陆殷衡转着眼珠子,看到两手沾着雪水,站在树底下的姜绿蒲。
小姑娘穿着袄裙,头上戴着毡帽,那张小包子脸藏在雪白的毡帽里,更衬得那双眼睛圆溜溜的水灵。
陆殷衡视线下移,看到她被雪水冻红的小手。
原本柔软无骨的小手像胡萝卜似得绞在一起,那双眸子怯生生的望着他,就像是个做错了事的可怜孩子。
陆殷衡突然想笑。
男人眼底的猩红缓慢褪去,他半眯起眼,盯着苏白月看。
“为什么扔她们?”
苏白月想了想,小心翼翼道:“她们骂你。”其实是苏白月在保护她们狗命。
但苏白月不知道的是。
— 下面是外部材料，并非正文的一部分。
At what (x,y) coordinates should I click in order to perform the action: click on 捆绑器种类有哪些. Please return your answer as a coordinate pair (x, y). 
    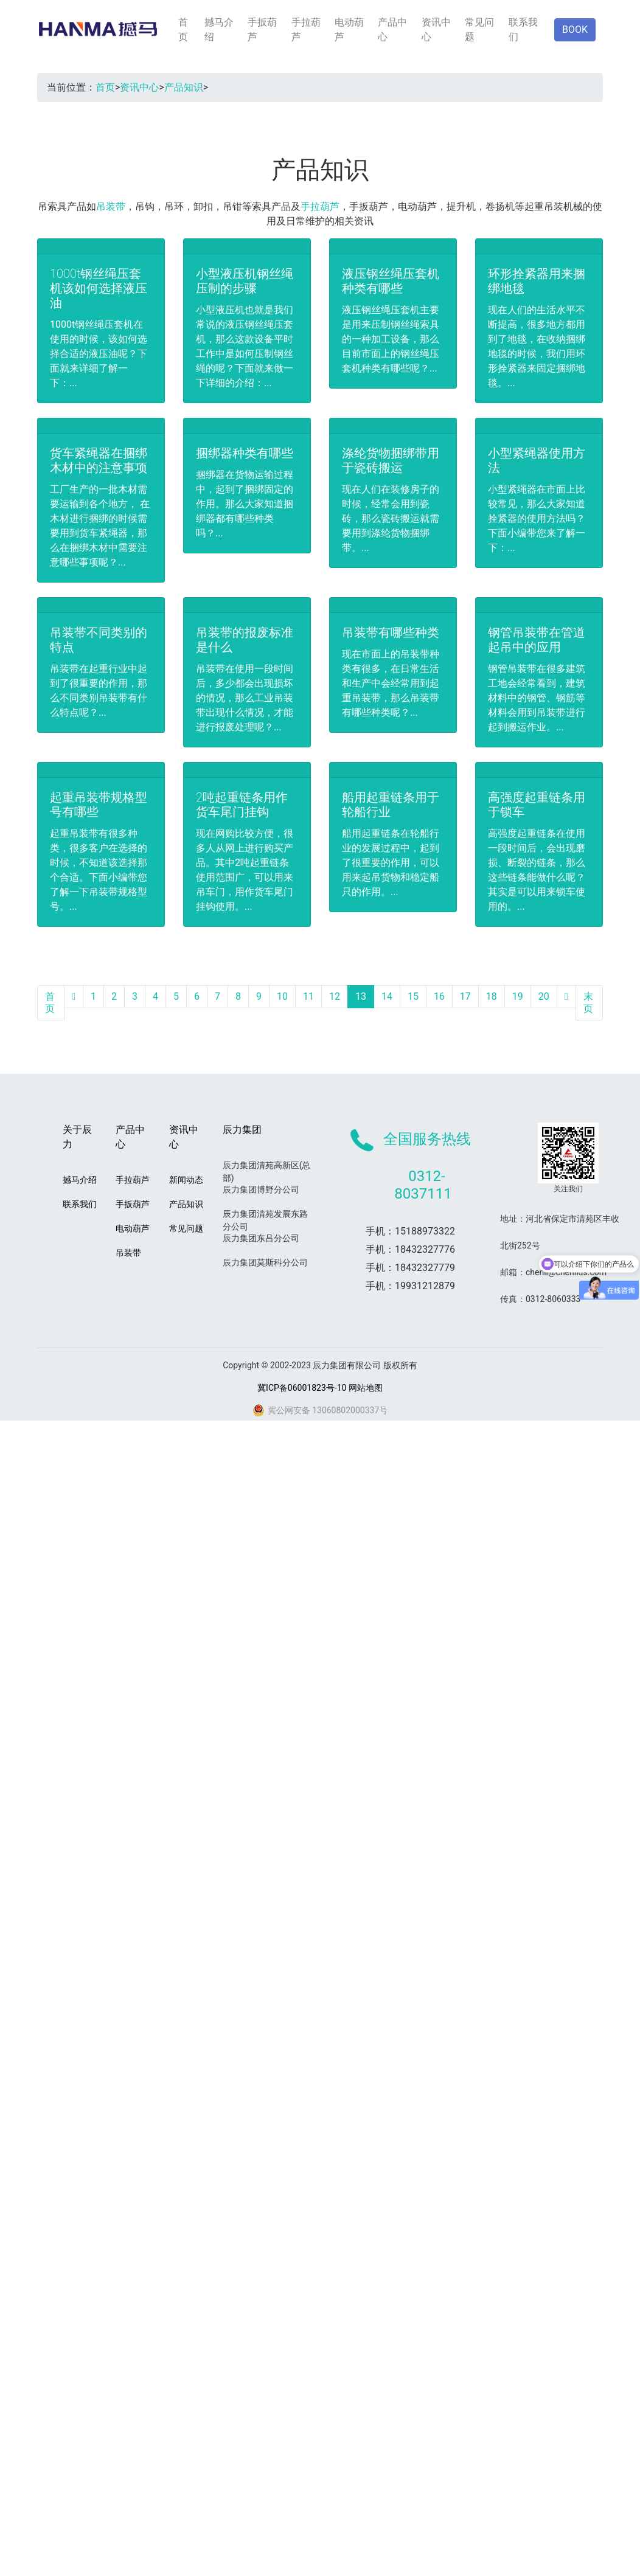
    Looking at the image, I should click on (244, 453).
跟鲍猛一起回来的还有陆殷衡留在边疆的暗卫。这些暗卫隐匿在皇宫各个角落,只要陆殷衡一个眼神下令,这些宫女就会看不到明天的日头。
听到苏白月的回答,陆殷衡重新审视于她。
小傻子被自己欺负的那么厉害,居然还在想着他。
真是个傻子。
陆殷衡闭上眼,继续晒太阳,然后轻启薄唇道:“今天晚上,你睡棺材去。”
“为为为什么!”苏白月立刻就跳了起来。
她回答的这么完美,为什么还要让她睡棺材!那么阴森森的棺木是人睡的吗?
苏白月只要一想到那口黑洞洞的棺材,就觉得浑身发麻。
“因为我生气了。”男人缓慢开口,说话的时候语调舒缓,就像是在谈论今天日头不错。
你生什么气!
小心眼的烂屁股!当心我放蚂蚁咬你!
苏白月心里一阵碎碎骂,面子上却还是要哄的,毕竟她不想去睡棺材。
“你为什么生气?”她小心翼翼的凑过去。
随着软绵身子的靠近,陆殷衡又闻到了那股香甜的味道。
就是这股味道,日日萦绕于他,让他连睡觉都不安稳。
陆殷衡咽了咽喉咙。虽然闭着眼睛,但他能想象的出小姑娘探头过来说话时粉唇嘤咛的表情。
陆殷衡的脑海里想到昨日的场景。
小姑娘哭的厉害,坐在他身上一抽一抽的,压着他的身体,像颗带着花香味的软包子,恨不能让他一口吞进肚子里。
但现在他还不能。
包子太软,下手太重,是会捏破的。
男人掩在宽袖内的手不着痕迹的轻轻动了动,滑过轮椅,就像是粘在女子滑腻的肌肤上。
男人低喘一声,睁开了眼。
“生气就生气,没有为什么。”说完,陆殷衡就让鲍猛把他给扛了回去。
苏白月颠颠的跟在后头,觉得她不能就这么妥协。
“那我哄哄你,好不好?”
被鲍猛放到床上的陆殷衡闭着眼睛,听到那软绵绵的话,突然就起了兴致。
一个傻子,要怎么哄他。
“好啊。”男人睁开眼,就看到那张近在咫尺的小脸,还有那双被雪冻得红彤彤的小手。
苏白月甜美一笑,把身后藏着的茶碗捧到陆殷衡面前。
陆殷衡半垂着眼帘,没有说话。
苏白月猛地掀开茶盖子,把里面的东西朝着陆殷衡倒了下去。